The area opened in the early 2000s and provided good hunting but gradually the channel that fed water into the ponds silted up, and during 2016’s opener it was completely dry.
(BRIAN HECK, DUCKS UNLIMITED)
Dougherty says that funds were secured last year, including from state duck stamp moneys, to fix the problem.
After coordinating with the Bureau of Reclamation and the local irrigation district and with help from Ducks Unlimited, which provided “technical support and project management,” he says, water has begun flowing in again.
The area primarily attracts mallards as well as other puddlers as the migration and season goes on, but some geese fly in as well, and access is first come, first served.
“It’s really competitive to get a spot,” says Dougherty. “I would encourage you to be there at 4 a.m.”
That’s when vehicles can begin parking here, and the first five parties of up to four hunters each head out to set up their decoy spreads.

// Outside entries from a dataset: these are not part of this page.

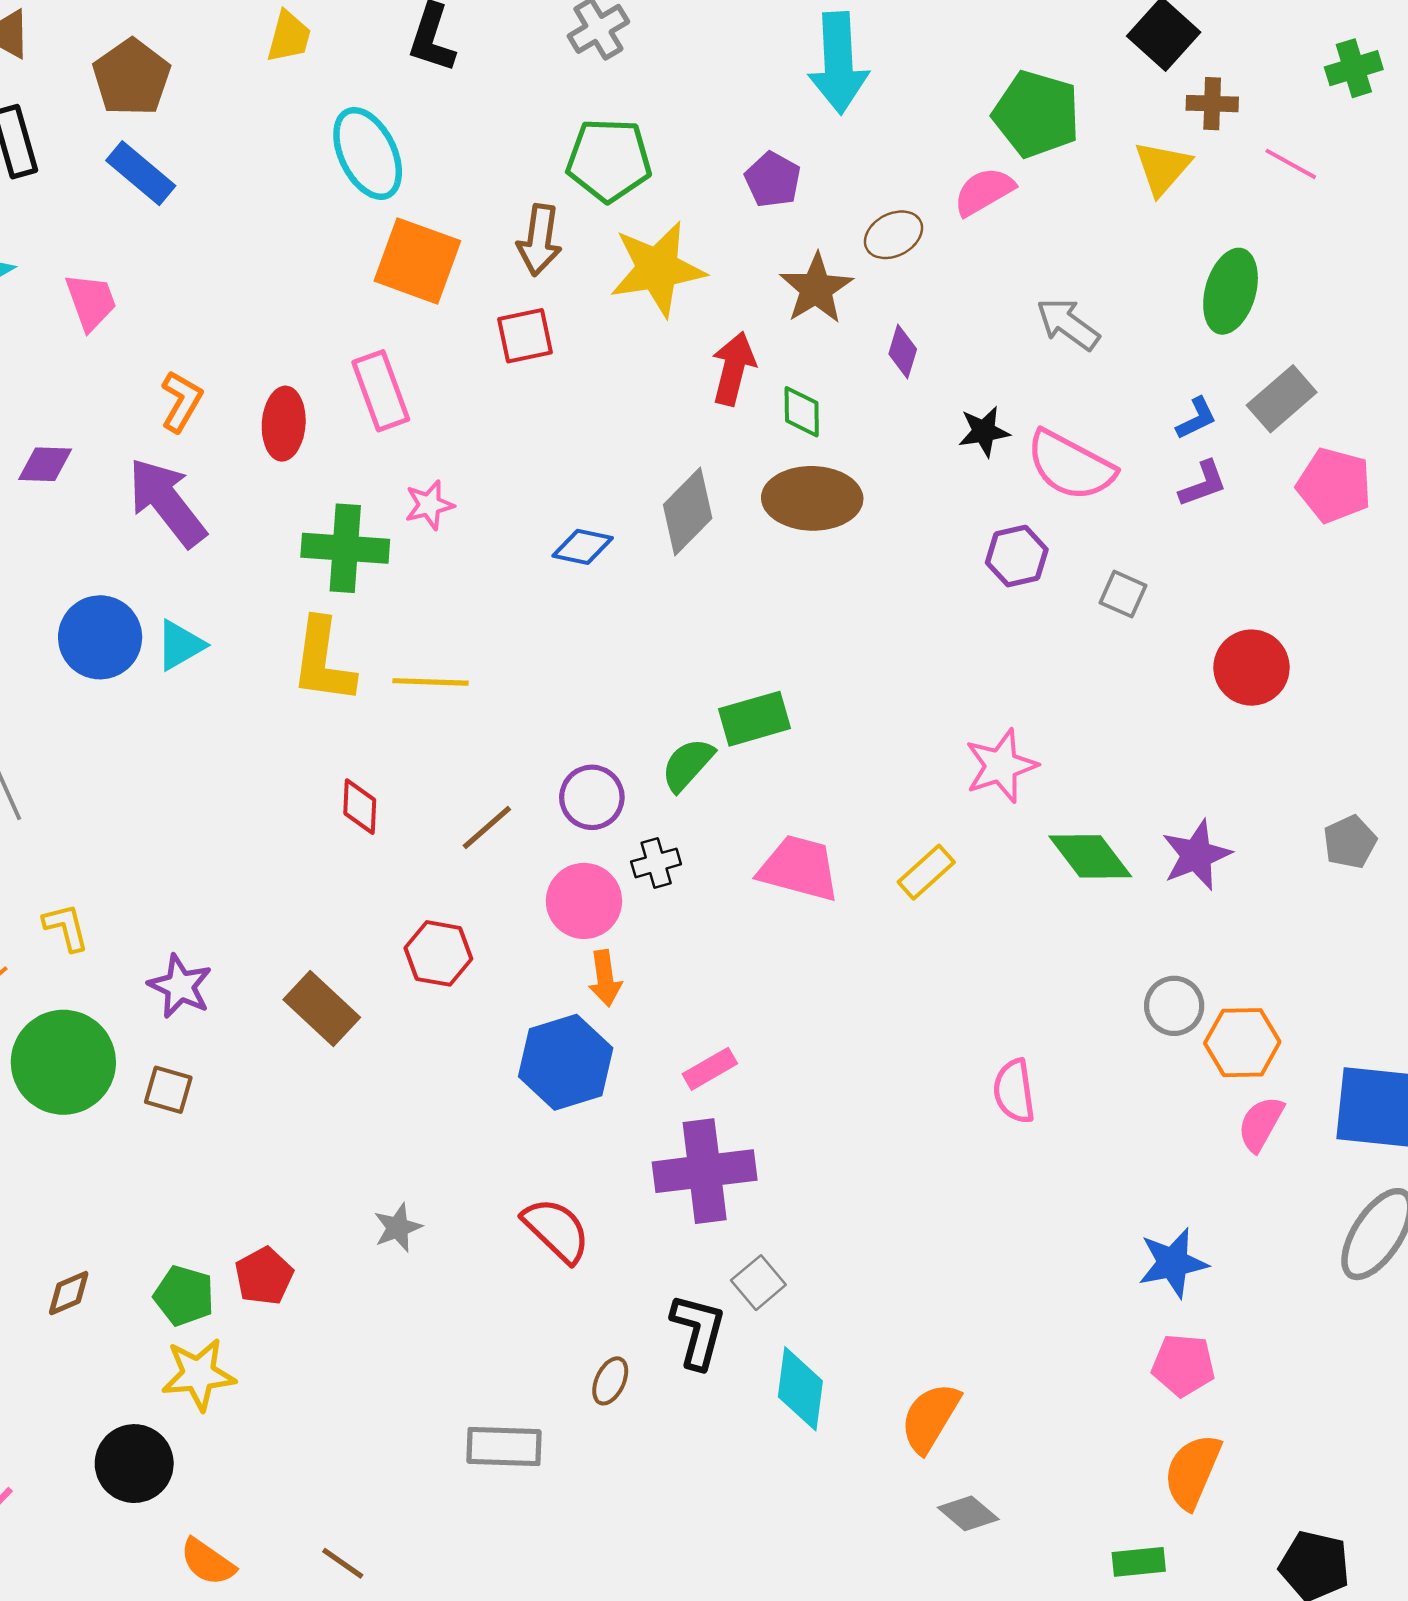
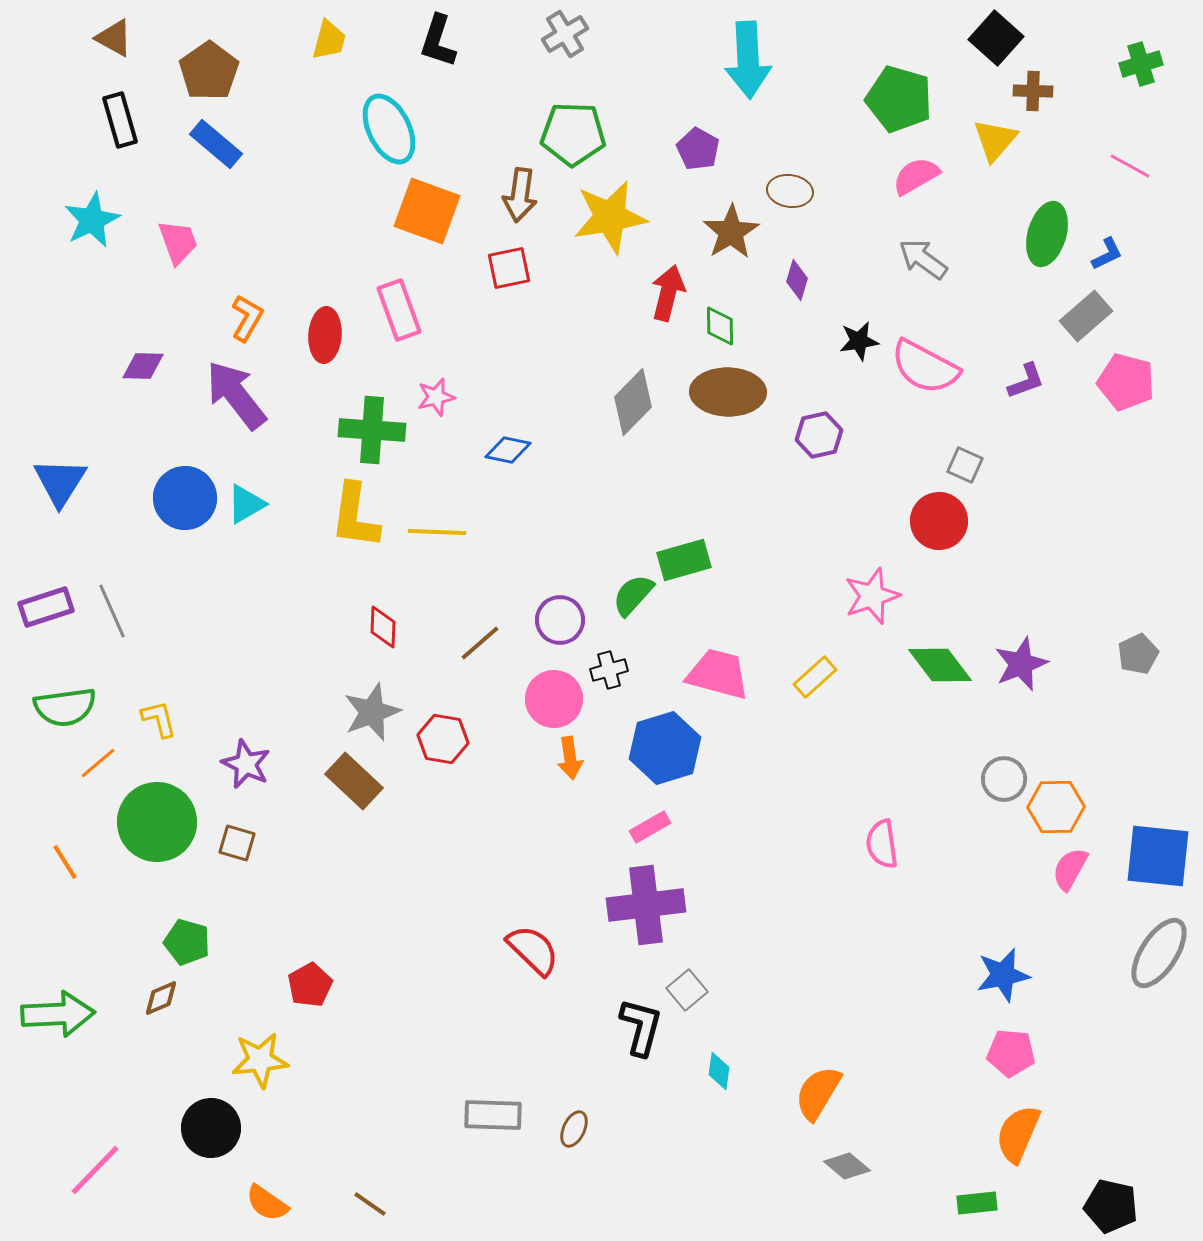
pink line: (1291, 164) -> (1130, 166), moved
pink semicircle: (984, 191) -> (916, 176), moved
brown ellipse: (893, 235) -> (790, 191), turned 36
blue L-shape: (1196, 418) -> (1107, 254), moved
blue diamond: (583, 547) -> (508, 450), moved
purple hexagon: (1017, 556) -> (819, 435), moved
red circle: (1251, 668) -> (939, 521), moved
blue hexagon: (566, 1062) -> (665, 748), moved
gray star: (398, 1227) -> (372, 712), moved, size x1.5
green pentagon: (184, 1296) -> (187, 942), moved
brown ellipse: (610, 1381) -> (574, 1129), moved
cyan diamond: (800, 1389) -> (719, 1071), size x0.6

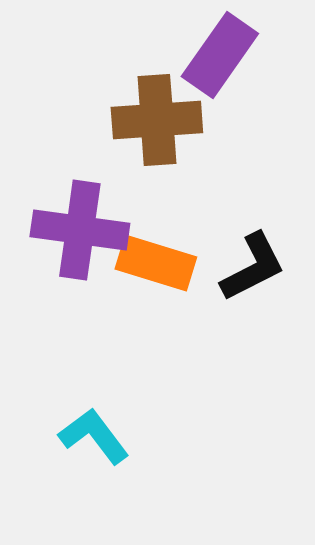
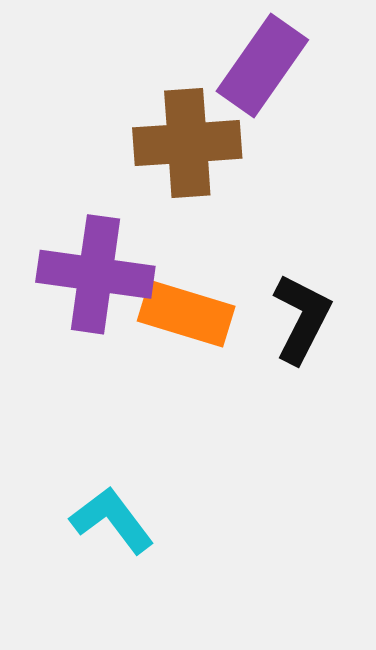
black L-shape: (253, 267) -> (302, 318), turned -36

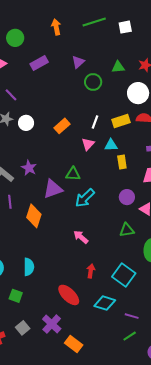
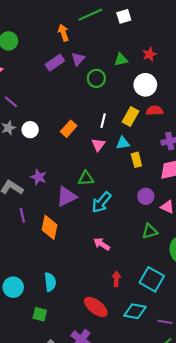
orange arrow: (56, 27) -> (63, 33), moved
purple rectangle: (39, 63) -> (55, 63), moved
yellow rectangle: (121, 121) -> (131, 116), turned -36

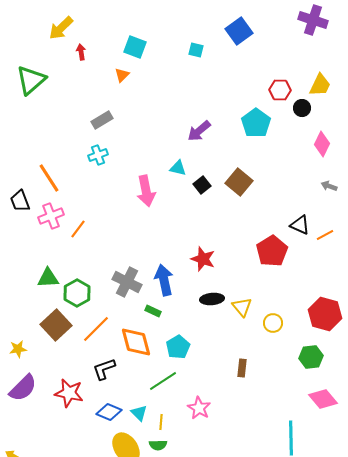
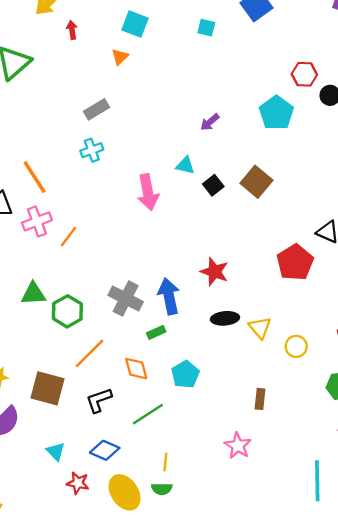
purple arrow: (199, 131) -> (210, 122), size x0.7
green rectangle: (153, 311) -> (156, 332), turned -49
brown square: (56, 325) -> (47, 388), moved, turned -32
orange diamond: (136, 342) -> (136, 369), size x0.7
green line: (163, 381) -> (148, 414), moved
red star: (69, 393) -> (78, 483), moved, size x0.7
pink star: (199, 408) -> (238, 446), moved
cyan triangle: (139, 413) -> (56, 451), moved

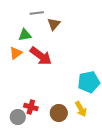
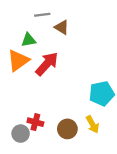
brown triangle: (54, 24) -> (62, 27), turned -40
orange triangle: (16, 53) -> (18, 60), size x1.5
red arrow: (41, 56) -> (47, 64), turned -85

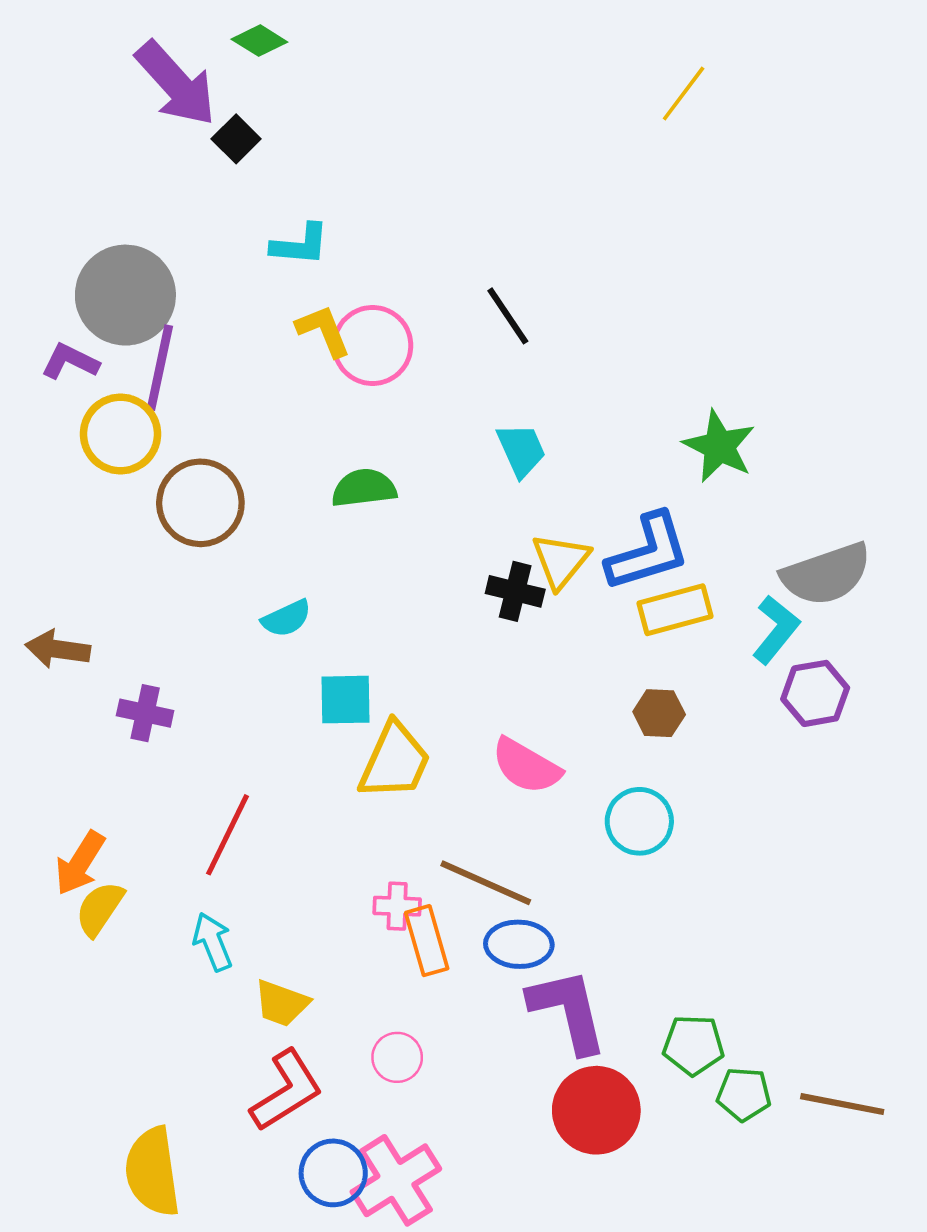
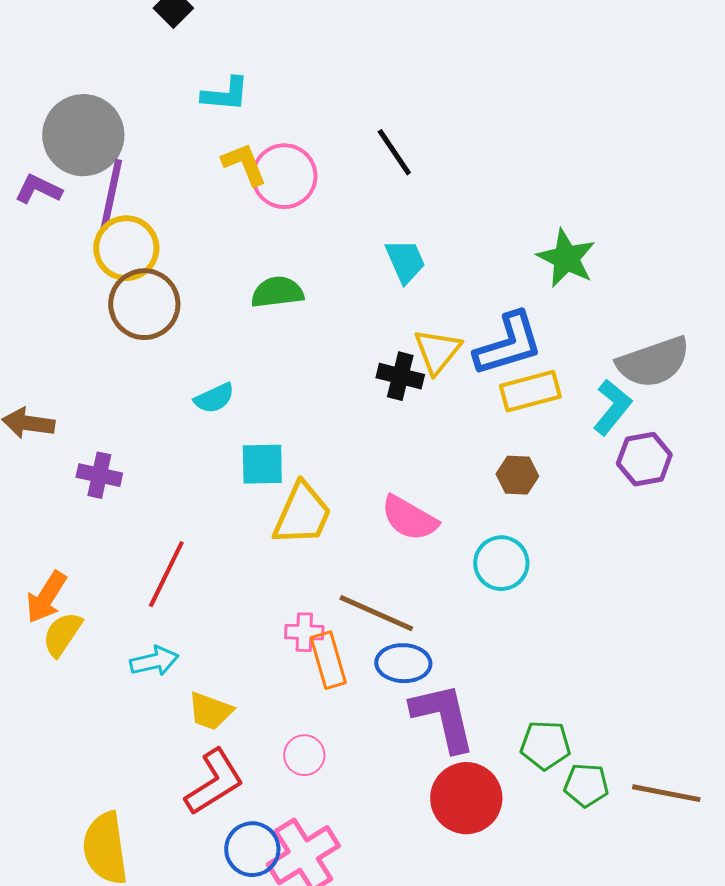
yellow circle: (120, 434) -> (126, 248), moved
cyan arrow: (213, 942) -> (154, 661), turned 99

FLOODING IN CELL, OR POND, A. (CHAD EIDSON, WDFW)
The area is only open Saturdays, Sundays and Wednesdays, with the other days off limits to rest the birds.
It’s also next to a game reserve, which helps keep ducks in the area too.
A WDFW MAP SHOWS CURRENT PARKING AND BLIND LOCATIONS FOR THE WINCHESTER REGULATED ACCESS AREA. (WDFW)
Dougherty doesn’t want to make any promises about how many greenheads you might down if you set up here, but says it’s one of the best public hunts, with an average of three ducks a gun in the past.
And with more water here this fall, the ponds might also remain as open water longer, though with their shallow depths, ambitious hunters can still bust through the ice later on.
DUCKS SIT ON A POND AT THE WINCHESTER REGULATED ACCESS AREA. (CHAD EIDSON, WDFW)
Editor’s note: This blog initially contained an outdated WDFW map of access to the Winchester Regulated Access Area. It has subsequently been updated with a new one from regional lands manager Rich Finger. Also, blinds are not assigned and the area is free roam.